Fix bmm_sparse_cuda illegal memory access #131977

ludvb · 2024-07-27T12:40:58Z

This PR fixes a bug in search_end_matrix_indices_cuda_kernel causing an illegal memory access when calling bmm_sparse_cuda on a sparse matrix with no non-zero values in the first batch dimension. Reproducible example:

import torch
ind = torch.tensor([[1], [0], [0]], device="cuda")
val = torch.tensor([1.], device="cuda")
A = torch.sparse_coo_tensor(ind, val, size=(2, 1, 1))
B = torch.zeros((2, 1, 1), device="cuda")
C = torch.bmm(A, B)

Details

In the previous code, we may for example end up with the following situation:

i : indices_1D[i]
------------------------------------------
0 : 1                <- start_idx, mid_idx
1 : 1                <- end_idx
...

When target_mat_num = 0, the next iteration of the while loop will assign -1 to end_idx and thus (0 + (-1)) >> 1 = -1 to mid_idx, causing an access error on line 703. The updated code maintains the invariant start_idx <= end_idx and will not go out of bounds.
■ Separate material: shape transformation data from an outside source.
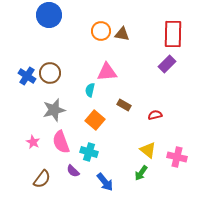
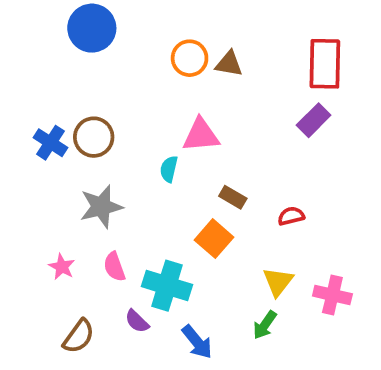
orange square: (95, 120) -> (214, 239), moved
pink semicircle: (61, 142) -> (114, 267), size x0.7
yellow triangle: (148, 150) -> (278, 282), turned 30
cyan cross: (89, 152) -> (167, 286), size x1.4

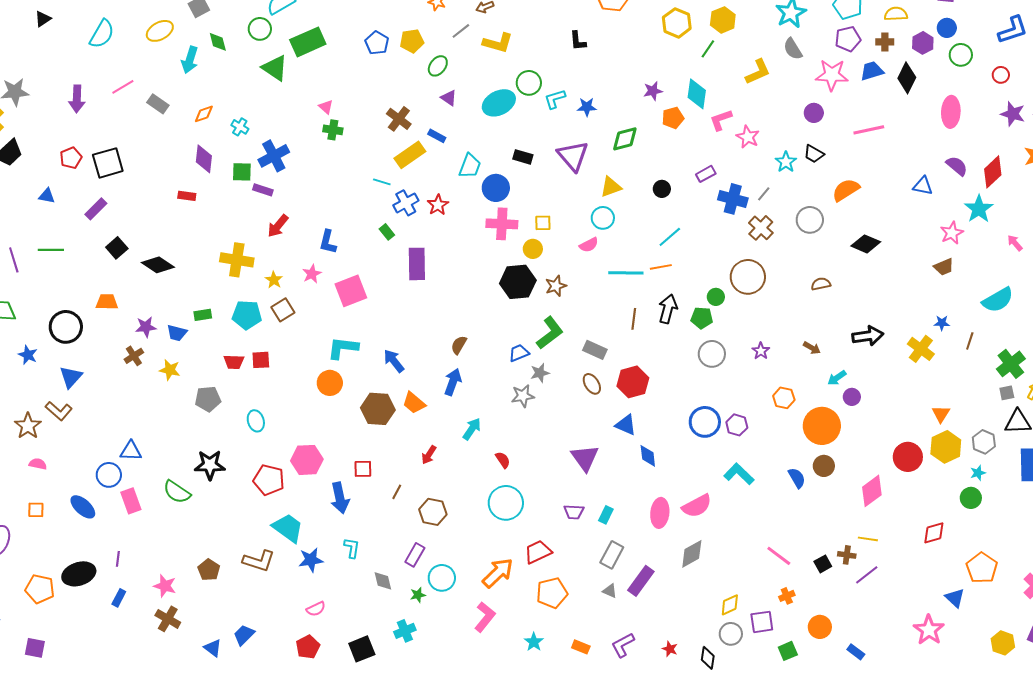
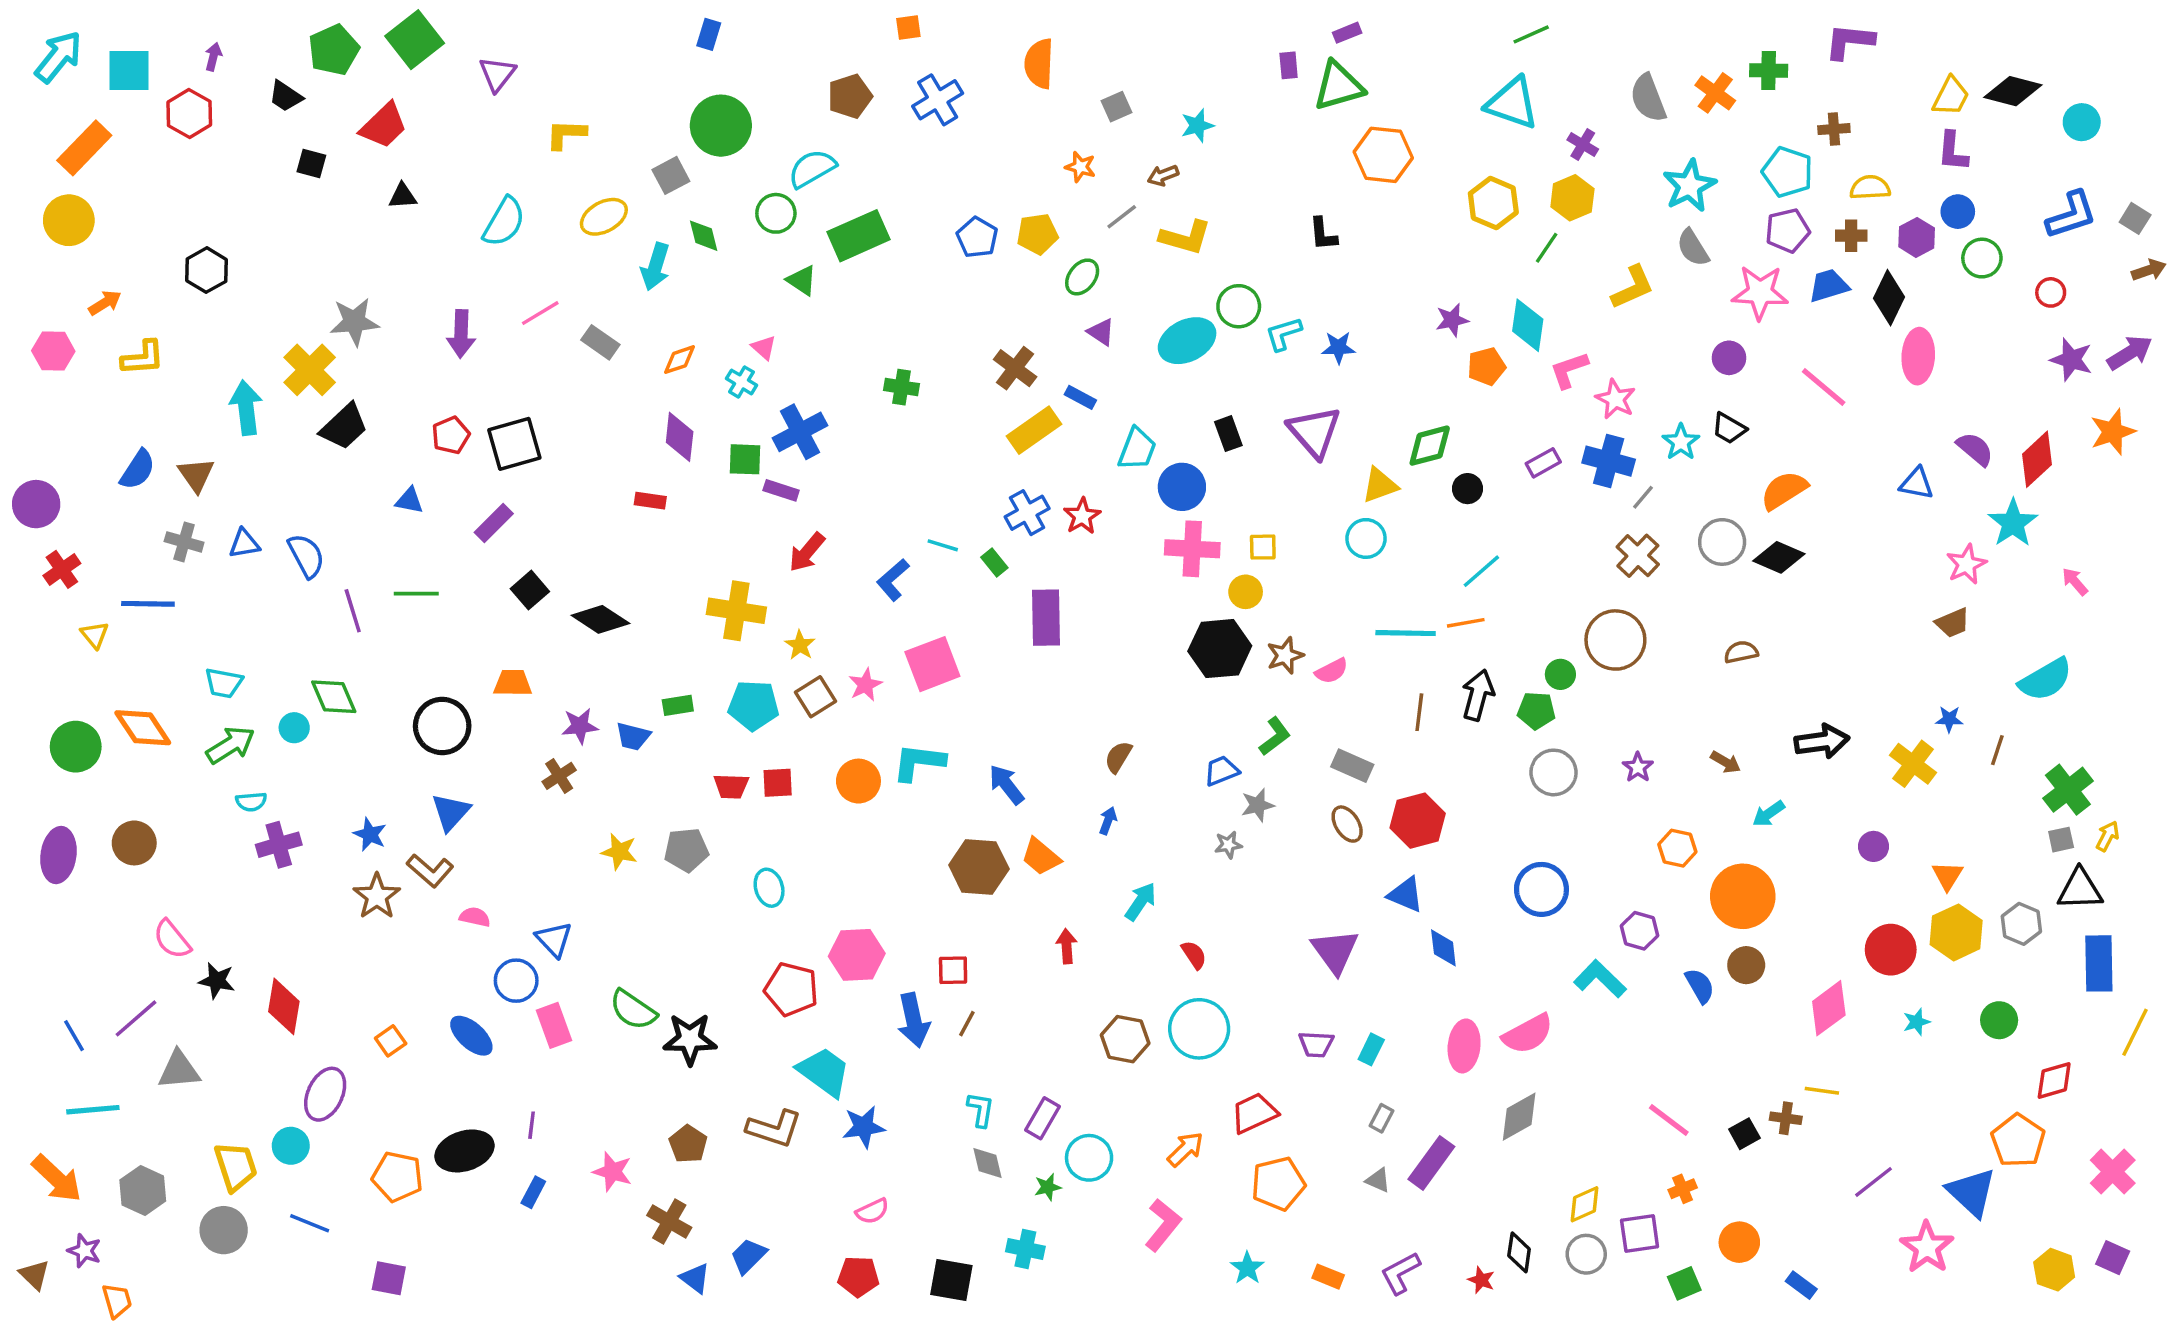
black triangle: (43, 19) -> (403, 196), turned 30
green triangle: (275, 68) -> (802, 280), size x0.7
pink triangle: (326, 107) -> (764, 348), moved
pink ellipse: (951, 112) -> (1918, 356), moved
pink line: (869, 130) -> (1824, 387), turned 52
green diamond: (625, 139) -> (1430, 446), moved
black rectangle: (523, 157) -> (1228, 434), turned 54
cyan line: (382, 182) -> (943, 545), moved
blue cross: (733, 199) -> (1609, 461), moved
blue L-shape: (328, 242) -> (893, 580), turned 35
black diamond: (866, 244) -> (1779, 557), moved
pink semicircle: (589, 245) -> (1332, 671), moved
pink star: (312, 274) -> (865, 685), moved
green L-shape: (550, 333) -> (1275, 736), size x0.7
blue star: (28, 355) -> (370, 834), moved
yellow star: (170, 370) -> (619, 852), moved
blue arrow: (453, 382) -> (1108, 821), size x0.6
orange circle: (330, 383) -> (858, 781), moved
gray star: (523, 396) -> (1228, 845), size x0.7
purple circle: (852, 397) -> (1874, 846), moved
purple hexagon: (737, 425) -> (1640, 931), moved
blue triangle: (131, 451) -> (554, 939), turned 45
red arrow: (429, 455) -> (1067, 946), turned 144
pink semicircle: (38, 464) -> (475, 917), moved
black star: (210, 465) -> (690, 1039), moved
cyan star: (978, 473) -> (1917, 1022), moved
brown line: (397, 492) -> (967, 1024), moved
orange square: (36, 510) -> (391, 1041), turned -36
brown hexagon: (433, 512) -> (1125, 1039), moved
red diamond: (934, 533) -> (2054, 1080), moved
cyan L-shape: (352, 548) -> (981, 1110), moved
gray rectangle: (612, 555) -> (1381, 1118), size x0.6
orange arrow: (498, 573) -> (1185, 1149), size x0.7
purple line: (867, 575) -> (1874, 1182), moved
blue triangle: (955, 598) -> (1972, 1192), size x1.5
brown cross: (168, 619) -> (669, 1221), moved
cyan cross: (405, 631) -> (1025, 1249), turned 35
red pentagon: (308, 647) -> (858, 1277), turned 30
black square: (362, 649) -> (951, 1280), turned 32
black diamond: (708, 658) -> (1519, 1252), moved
cc @alexsamardzic @nikitaved @pearu @cpuhrsch @amjames @bhosmer @jcaip

pytorch-bot · 2024-07-27T12:41:01Z

🔗 Helpful Links

🧪 See artifacts and rendered test results at hud.pytorch.org/pr/131977

📄 Preview Python docs built from this PR
📄 Preview C++ docs built from this PR
❓ Need help or want to give feedback on the CI? Visit the bot commands wiki or our office hours

Note: Links to docs will display an error until the docs builds have been completed.

✅ No Failures

As of commit dca5371 with merge base 0eba7e5 ():
💚 Looks good so far! There are no failures yet. 💚

This comment was automatically generated by Dr. CI and updates every 15 minutes.

linux-foundation-easycla · 2024-07-27T12:41:02Z

The committers listed above are authorized under a signed CLA.
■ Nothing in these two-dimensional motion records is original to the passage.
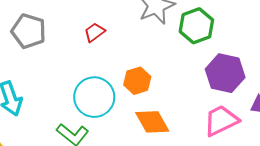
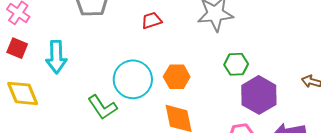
green hexagon: (196, 26) -> (236, 64), moved, size x0.7

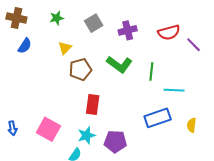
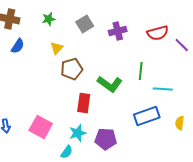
green L-shape: (119, 64) -> (110, 84), moved

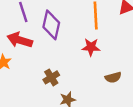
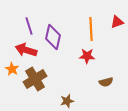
brown cross: (51, 77) -> (35, 79), moved, size x1.6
✅ login: ludvb (a802d6b, 302a037, d3ed615, dca5371)

Skylion007 · 2024-07-29T12:31:37Z

Can we add the test case in the example as a unit test?

ludvb · 2024-08-02T08:26:48Z

I've added a unit test now @Skylion007

amjames

Couple of comments related to the test but overall looks like a nice simplification of the search logic here.

amjames · 2024-08-05T21:37:56Z

test/test_sparse.py

This test should have an assert of some kind.

You're right, it would be good to have an explicit failure condition (the current version fails implicitly by raising a RuntimeError on the call to torch.bmm). Maybe we can do something like this?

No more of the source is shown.